Key Experimental Results¶
Main Results¶
| Method | ImageNette 1IPC | ImageNette 10IPC | Tiny-IN 50IPC | ImageNet-1K 10IPC | ImageNet-1K 50IPC |
|---|---|---|---|---|---|
| Random | 23.5 | 47.7 | 16.8 | 3.6 | 15.3 |
| DM | 32.8 | 58.1 | 24.1 | - | - |
| SRe2L | 20.6 | 54.2 | 41.1 | 21.3 | 46.8 |
| G-VBSM | - | - | 47.6 | 31.4 | 51.8 |
| SCDD | - | - | 45.9 | 32.1 | 53.1 |
| WMDD | 40.2 | 64.8 | 59.4 | 38.2 | 57.6 |
At 100 IPC, WMDD achieves 87.1%, 61.0%, and 60.7% on the three benchmarks, respectively, approaching full-data training performance (89.9%, 63.5%, 63.1%).
Ablation Study¶
| Feature Loss | Regularization | ImageNette | Tiny-IN | ImageNet-1K |
|---|---|---|---|---|
| Wasserstein | PCBN | 64.7 | 41.8 | 38.1 |
| CE | PCBN | 63.5 | 41.0 | 36.4 |
| Wasserstein | BN | 60.7 | 36.6 | 26.8 |
| CE | BN | 54.2 | 38.0 | 35.9 |
The combination of PCBN and Wasserstein matching consistently outperforms all other combinations across datasets, demonstrating that both designs are indispensable. Replacing the Wasserstein metric with MMD yields near-random performance on Tiny-IN and ImageNet-1K.
Key Findings¶
- Cross-architecture generalization: Synthetic data distilled with ResNet-18 transfers well to ResNet-50/101 and ViT-Tiny/Small (with slight degradation on ViT).

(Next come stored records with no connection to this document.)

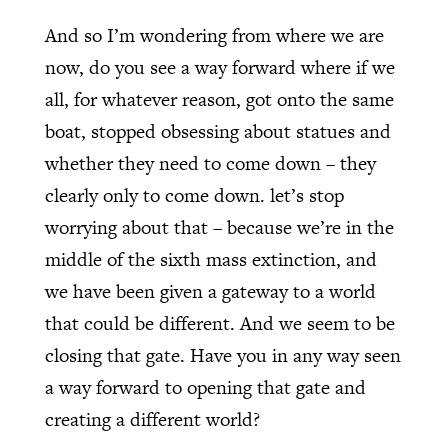
And so I’m wondering from where we are
now, do you see a way forward where if we
all, for whatever reason, got onto the same
boat, stopped obsessing about statues and
whether they need to come down – they
clearly only to come down. let’s stop
worrying about that – because we’re in the
middle of the sixth mass extinction, and
we have been given a gateway to a world
that could be different. And we seem to be
closing that gate. Have you in any way seen
a way forward to opening that gate and
creating a different world?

- Computational efficiency: WMDD's per-iteration time is only 0.013s, comparable to SRe2L (0.015s) and far faster than DC (2.154s) and DM (1.965s).
- Theoretical interpretation of Wasserstein vs. MMD: The error bound of Wasserstein depends only on the Lipschitz constant, whereas the MMD bound depends on RKHS norms, which are difficult to control precisely in practice.
Highlights & Insights¶
- Elegantly introduces optimal transport theory into dataset distillation, replacing simple mean matching with Wasserstein barycenters.
- The PCBN design is concise yet effective—per-class BN statistics should not be conflated across classes.
- Retains the computational efficiency of distribution matching while matching or surpassing bilevel optimization methods in performance.
- The additional overhead of computing barycenters in the embedding space is negligible (approximately 10 seconds total).
Limitations & Future Work¶
- Performance depends on the quality of the pretrained classifier; biases in the classifier may be transferred to the synthetic data.
- Solving optimal transport for Wasserstein barycenters may become a bottleneck at extremely large class counts.
- The paper does not explore integration with generative models (e.g., GAN or Diffusion models).
- Cross-architecture generalization to data-hungry architectures such as ViTs remains an open avenue for improvement.
Related Work & Insights¶
- The SRe2L family (squeeze–recover–relabel) serves as the most direct baseline; WMDD introduces Wasserstein matching into its recover stage.
- Sliced Wasserstein distance slightly accelerates computation but yields marginally lower performance (Table 5), indicating that full OT computation is critical for quality.
- The approach may generalize to other scenarios requiring distributional summaries, such as data sharing in federated learning.
Rating¶
- Novelty: ⭐⭐⭐⭐ — Systematically introducing OT theory into dataset distillation is a novel perspective.
- Theoretical Depth: ⭐⭐⭐⭐ — Provides error bound analysis comparing Wasserstein and MMD.
- Experimental Thoroughness: ⭐⭐⭐⭐⭐ — Three datasets, multiple IPC settings, cross-architecture evaluation, and efficiency analysis are all covered.
- Practicality: ⭐⭐⭐⭐⭐ — Excellent computational efficiency, scalable to ImageNet-1K.